O dirigente partidário defendeu que “a proximidade ao poder ajuda a amolecer as forças políticas” e a proximidade da esquerda parlamentar ao Governo socialista, nos últimos quatro anos, tornou bloquistas e comunistas “muito menos exigentes do que em anos passados”.

Recordando as várias greves que decorreram durante a última legislatura, Gil Garcia afirmou que o apoio de BE e CDU ao Governo de António Costa fez com que a bancada à esquerda no hemiciclo se tornasse “mais afastada dos que estão em baixo a sofrer” e, por essa razão, “é indispensável” a representação parlamentar do MAS.

Num balanço da campanha para as eleições legislativas de 6 de outubro, no penúltimo dia, o líder do Movimento Alternativa Socialista considerou que vai haver “uma boa votação no MAS, ao nível daquilo que é expectável”, nos oito círculos eleitorais onde o partido está a concorrer.

Por ser necessária “uma esquerda mais exigente, mais combativa”, Gil Garcia espera a eleição de, pelo menos, um deputado, para andar “sempre atrás do Governo”.

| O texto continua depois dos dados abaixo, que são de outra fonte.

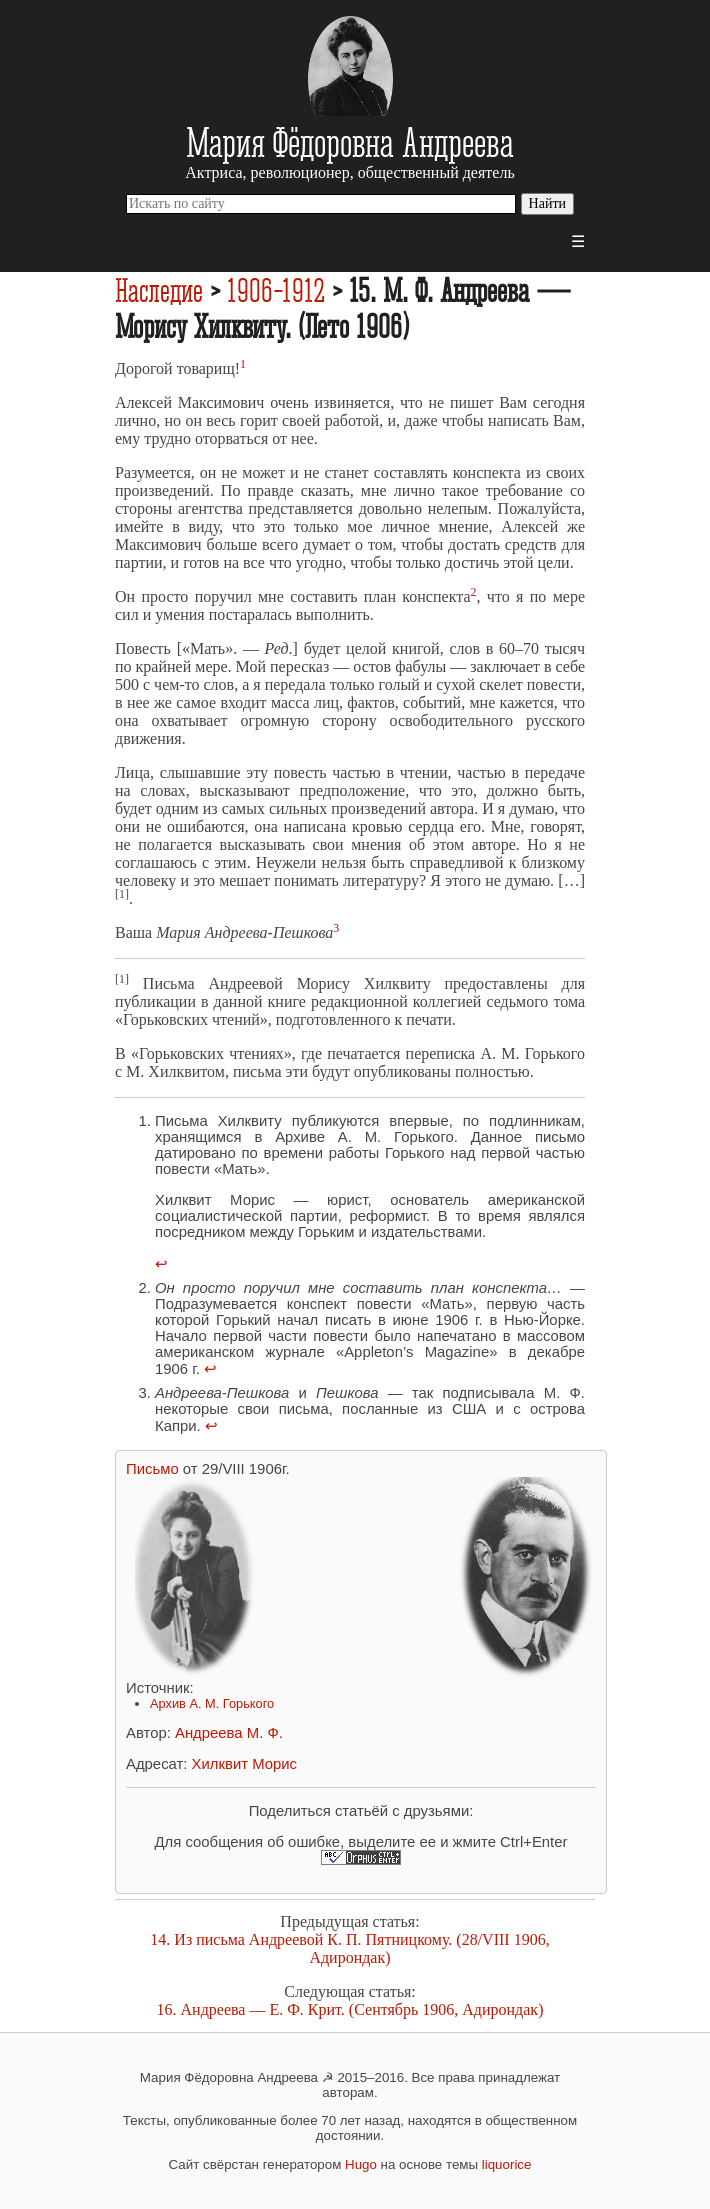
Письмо (152, 1469)
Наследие (159, 290)
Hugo (361, 2164)
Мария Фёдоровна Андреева (350, 142)
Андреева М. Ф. (229, 1733)
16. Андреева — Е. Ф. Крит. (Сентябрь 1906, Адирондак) (350, 2009)
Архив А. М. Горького (212, 1703)
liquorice (507, 2164)
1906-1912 (276, 290)
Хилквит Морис (244, 1764)
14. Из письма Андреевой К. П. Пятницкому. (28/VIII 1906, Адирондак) (349, 1948)
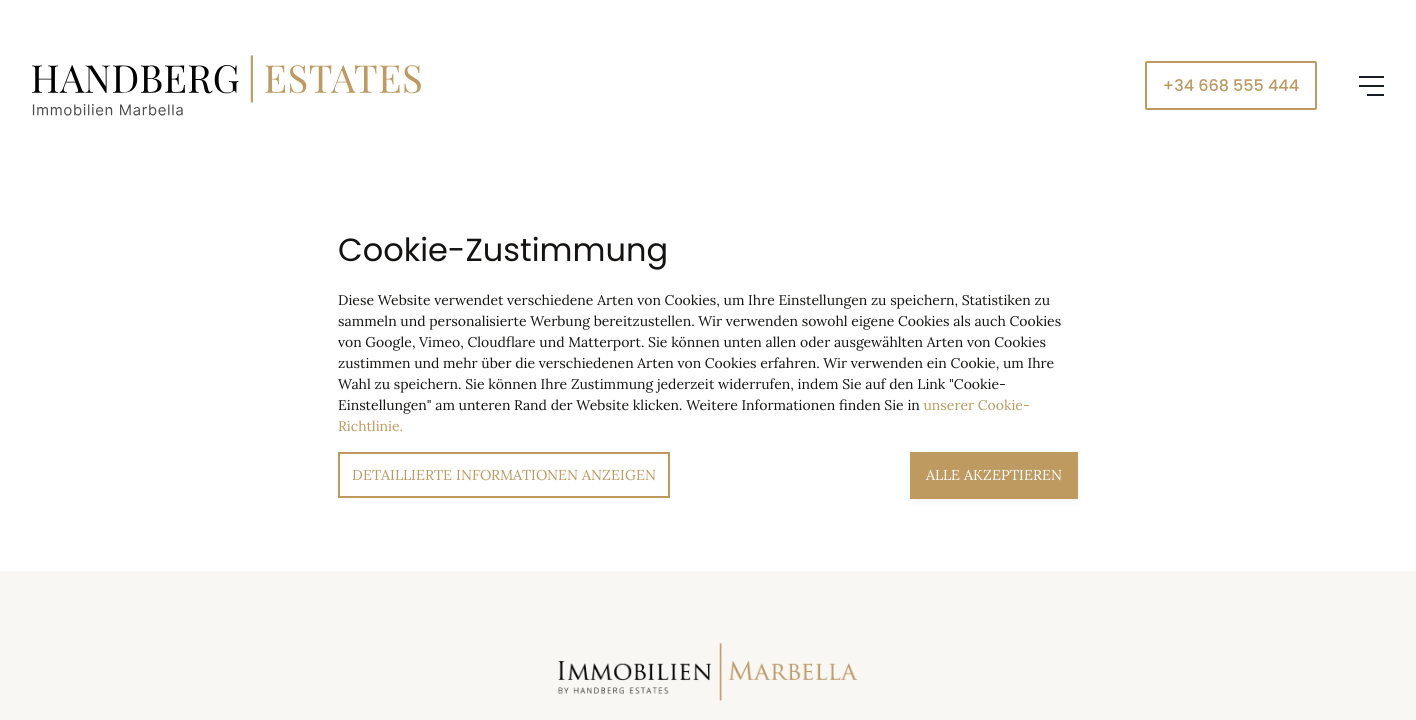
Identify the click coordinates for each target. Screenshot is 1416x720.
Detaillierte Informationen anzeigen (504, 475)
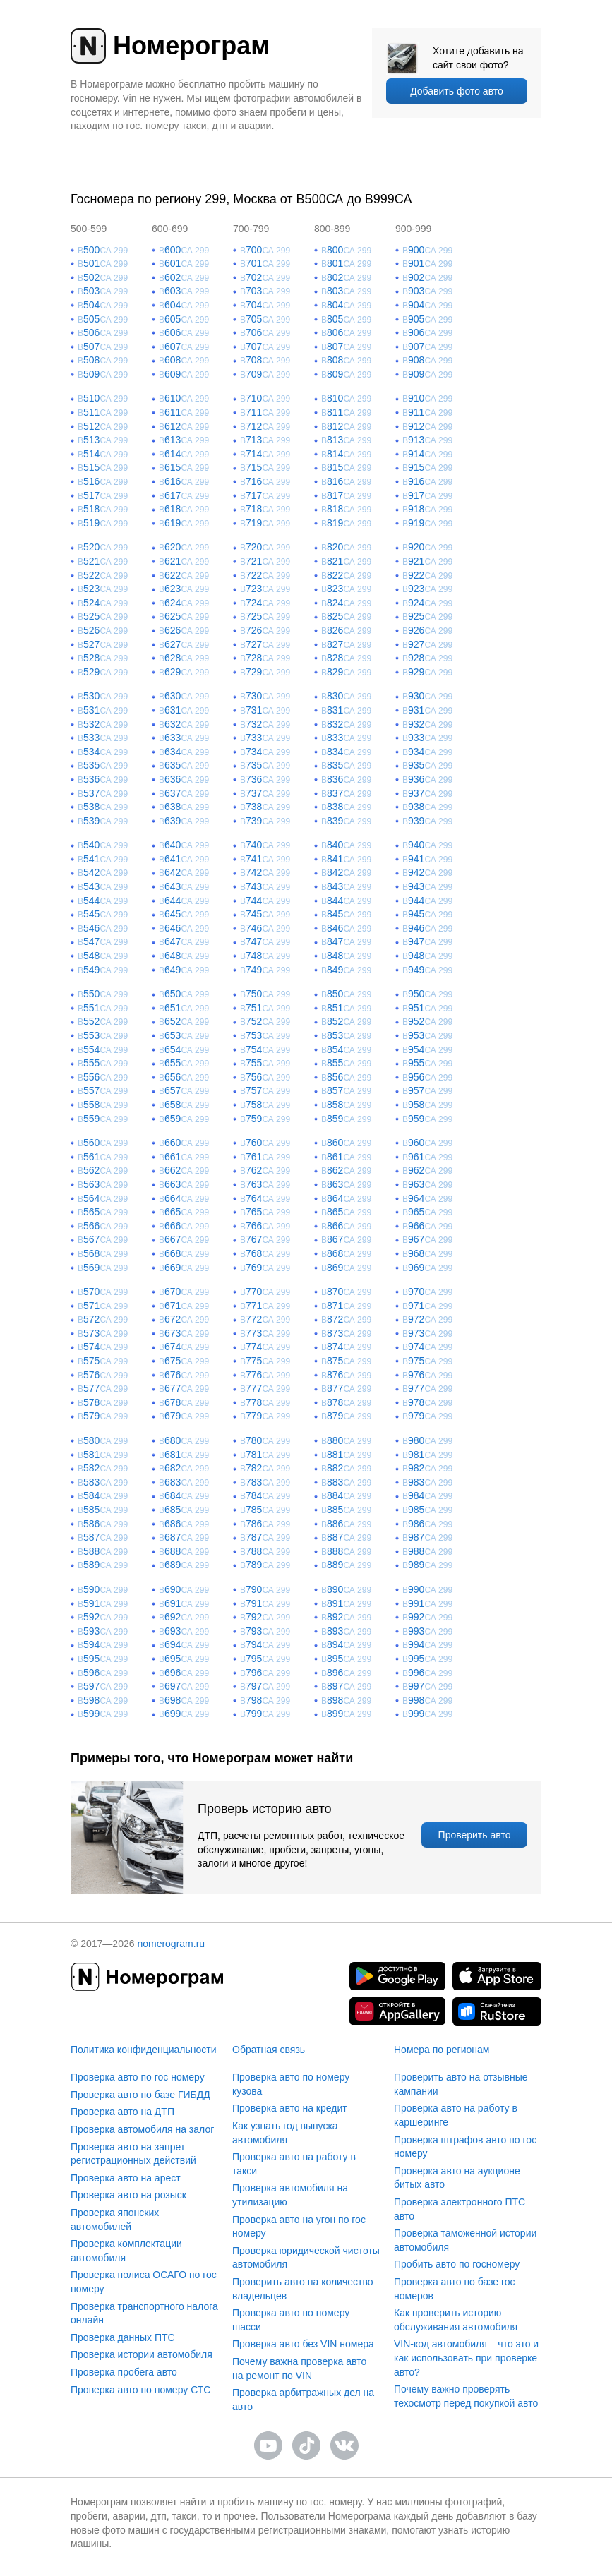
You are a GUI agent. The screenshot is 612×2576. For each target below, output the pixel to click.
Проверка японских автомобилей (115, 2219)
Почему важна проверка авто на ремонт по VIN (299, 2368)
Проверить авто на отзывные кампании (461, 2084)
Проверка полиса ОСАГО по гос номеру (144, 2281)
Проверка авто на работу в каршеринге (455, 2115)
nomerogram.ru (171, 1943)
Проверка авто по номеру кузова (290, 2084)
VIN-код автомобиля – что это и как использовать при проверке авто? (466, 2357)
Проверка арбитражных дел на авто (303, 2399)
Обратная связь (268, 2049)
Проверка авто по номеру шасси (290, 2320)
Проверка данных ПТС (123, 2337)
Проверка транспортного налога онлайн (144, 2313)
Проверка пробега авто (124, 2372)
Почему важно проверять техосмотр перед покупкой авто (466, 2396)
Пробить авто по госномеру (457, 2264)
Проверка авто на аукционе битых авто (457, 2178)
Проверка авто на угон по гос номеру (299, 2226)
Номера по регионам (441, 2049)
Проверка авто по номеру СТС (140, 2389)
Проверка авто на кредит (289, 2108)
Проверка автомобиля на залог (142, 2129)
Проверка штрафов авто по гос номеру (465, 2147)
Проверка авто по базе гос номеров (454, 2288)
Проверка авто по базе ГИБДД (140, 2094)
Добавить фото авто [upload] (456, 91)
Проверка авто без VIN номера (303, 2343)
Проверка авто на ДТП (122, 2111)
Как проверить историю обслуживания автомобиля (455, 2320)
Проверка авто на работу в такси (294, 2164)
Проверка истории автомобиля (141, 2354)
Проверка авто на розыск (128, 2195)
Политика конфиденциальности (144, 2049)
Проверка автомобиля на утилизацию (290, 2195)
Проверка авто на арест (126, 2178)
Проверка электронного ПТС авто (459, 2209)
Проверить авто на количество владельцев (302, 2288)
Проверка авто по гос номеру (138, 2077)
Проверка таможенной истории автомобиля (465, 2240)
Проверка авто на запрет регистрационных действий (133, 2154)
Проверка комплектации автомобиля (126, 2250)
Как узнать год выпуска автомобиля (285, 2132)
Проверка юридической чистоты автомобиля (306, 2257)
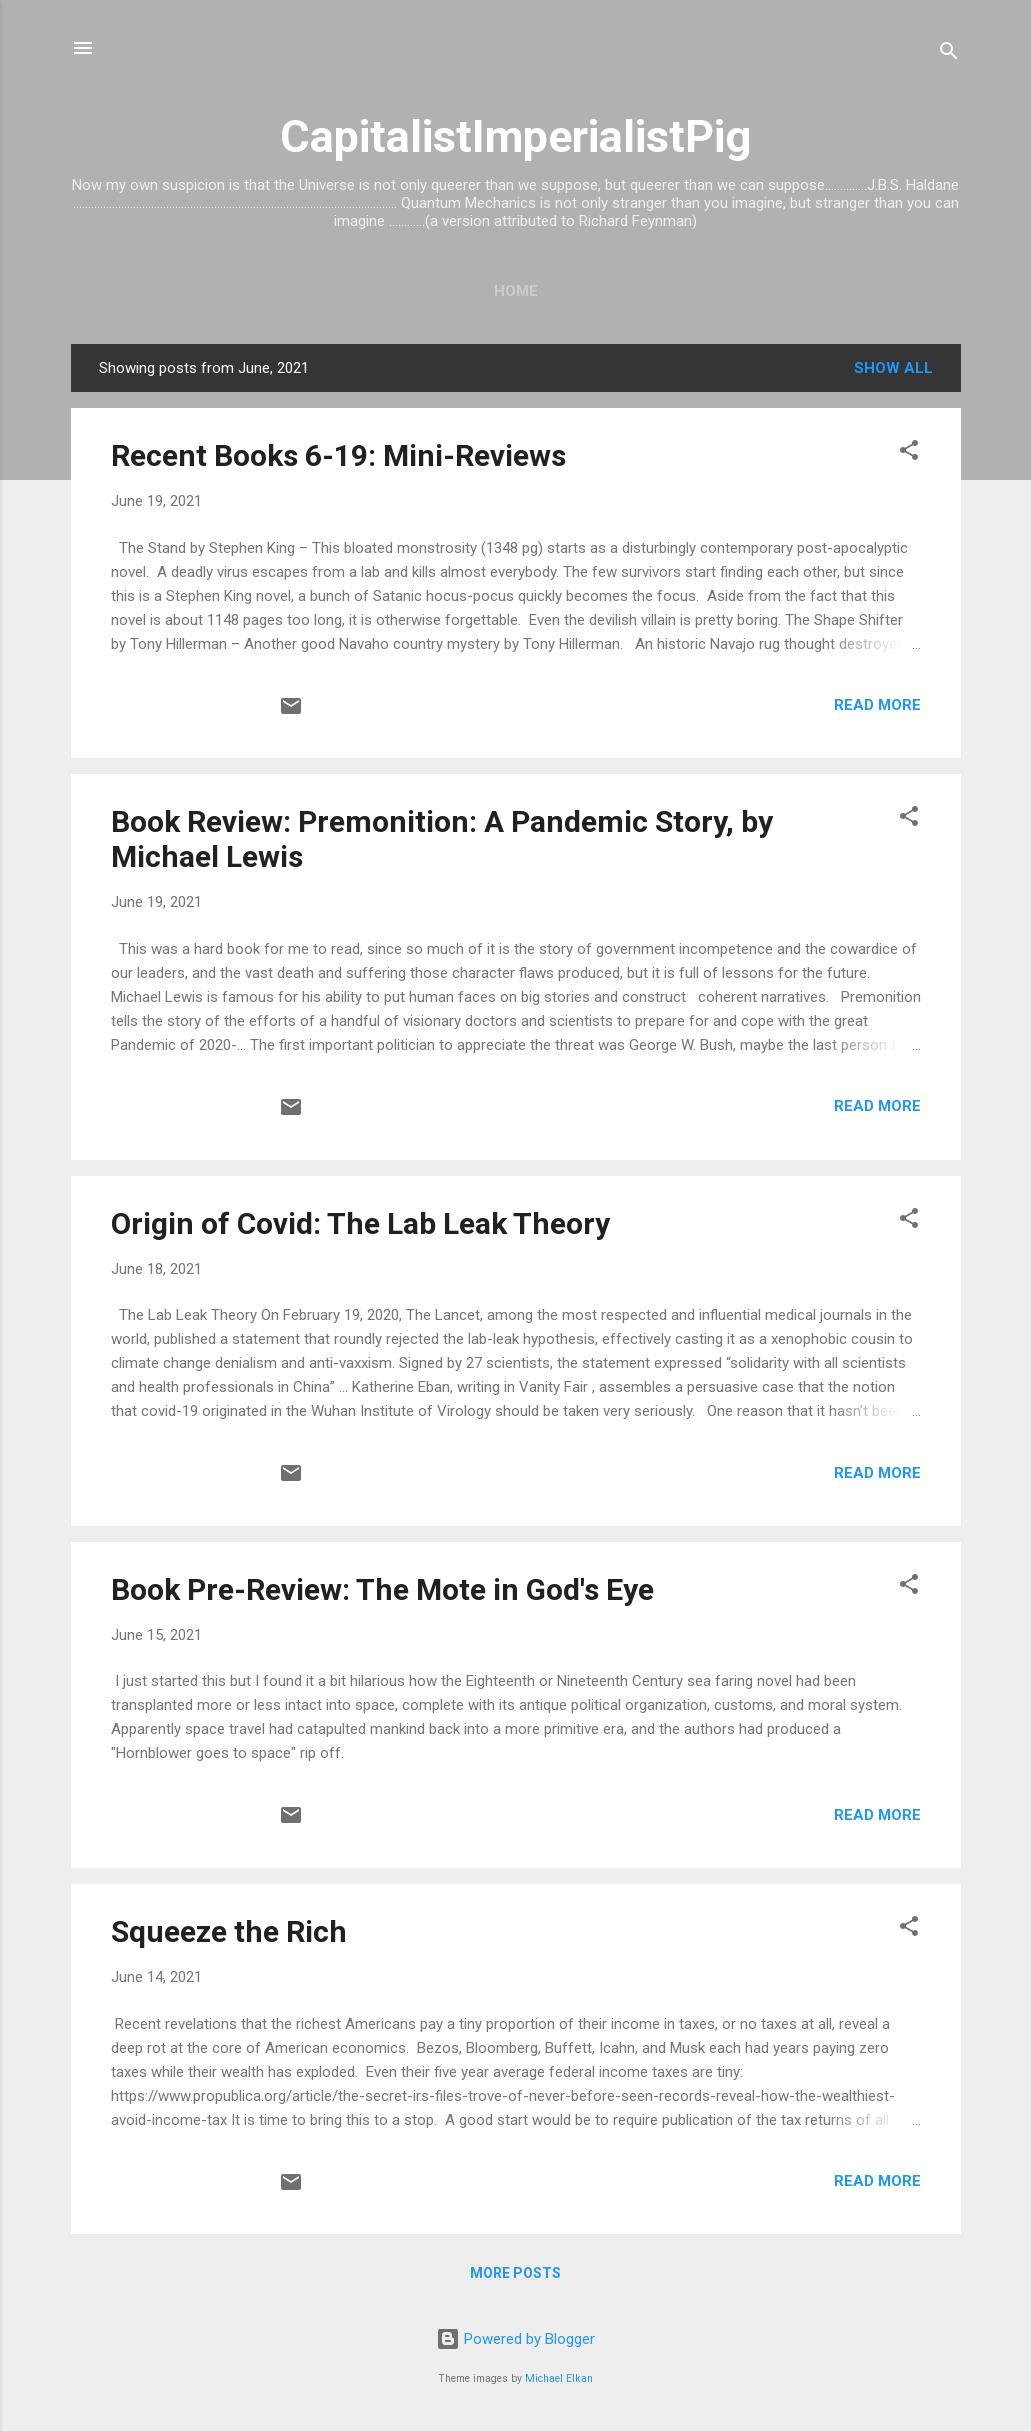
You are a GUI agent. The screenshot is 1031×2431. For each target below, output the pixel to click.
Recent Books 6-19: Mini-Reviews (338, 455)
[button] (909, 453)
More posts (515, 2273)
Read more (877, 705)
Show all (893, 368)
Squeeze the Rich (229, 1931)
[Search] (949, 54)
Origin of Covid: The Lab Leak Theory (360, 1223)
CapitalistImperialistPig (515, 136)
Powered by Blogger (515, 2339)
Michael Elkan (559, 2378)
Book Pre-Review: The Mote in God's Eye (382, 1589)
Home (516, 291)
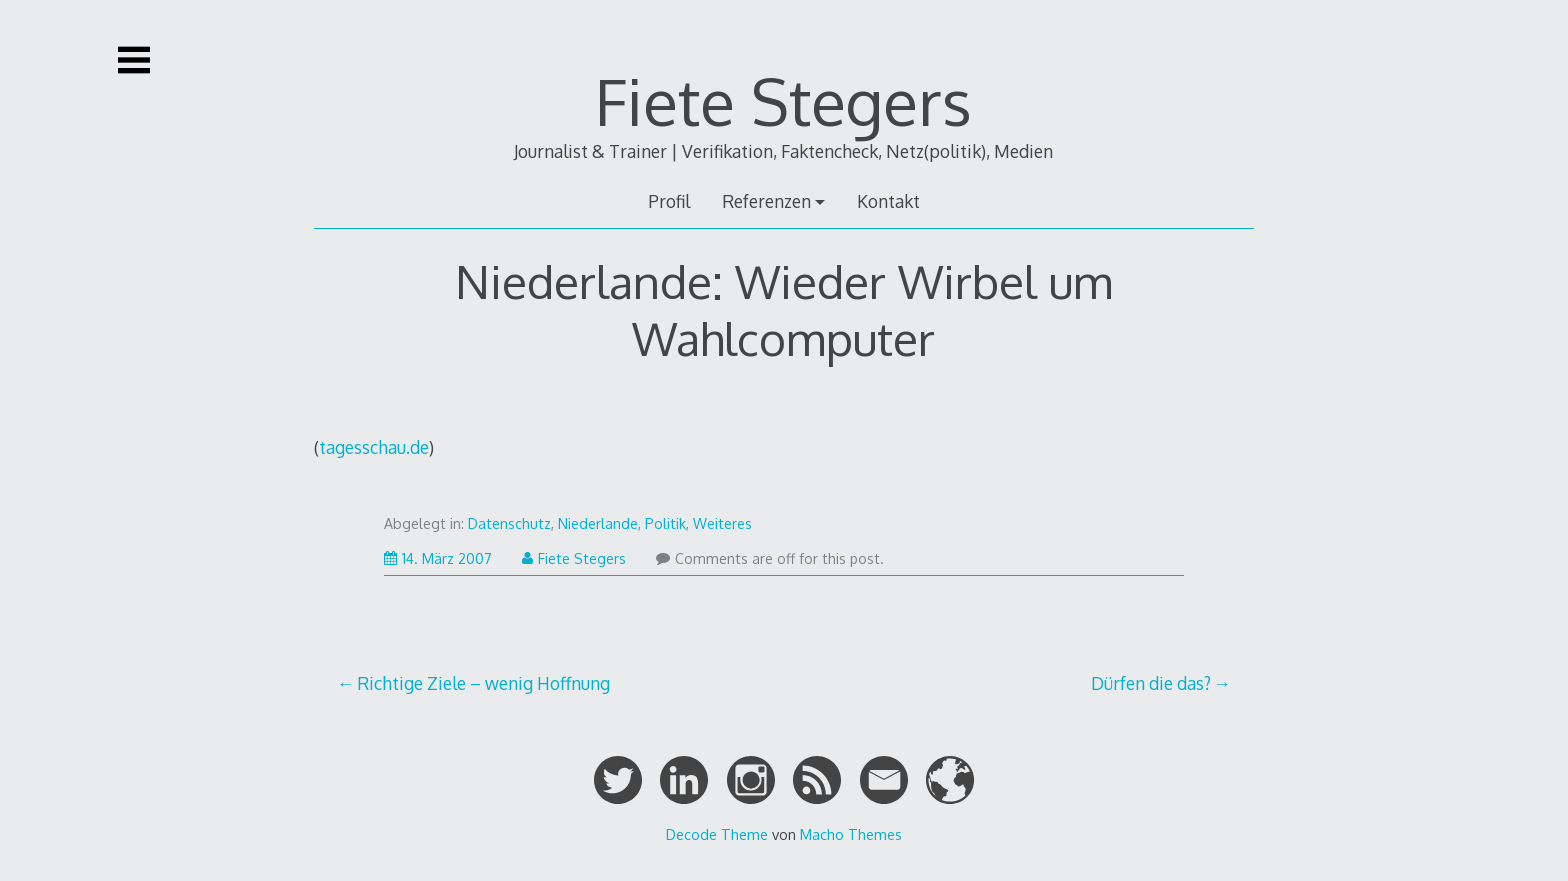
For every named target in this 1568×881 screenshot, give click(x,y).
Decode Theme (717, 834)
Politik (665, 523)
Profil (669, 201)
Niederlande (598, 523)
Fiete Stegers (783, 100)
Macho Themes (851, 834)
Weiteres (722, 523)
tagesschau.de (374, 447)
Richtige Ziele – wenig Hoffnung (483, 683)
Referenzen (766, 201)
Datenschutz (509, 523)
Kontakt (888, 201)
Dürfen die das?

“O Governo é muito insensível a vários setores da população”, afirmou, acrescentando que, se o partido conseguir representação parlamentar, vai questionar o executivo sobre “a questão do amianto”.

O dirigente deslocou-se até à escola onde decorria o protesto para apoiar o sindicato e “denunciar publicamente a duplicidade” do Governo de António Costa. “Não vale tudo para ter votos, é preciso estar com as pessoas quando elas precisam”, finalizou.

As legislativas para eleger os 230 deputados à Assembleia da República estão marcadas para domingo, e concorrem a esta eleição, a 16.ª em democracia, um número recorde de forças políticas — 20 partidos e uma coligação.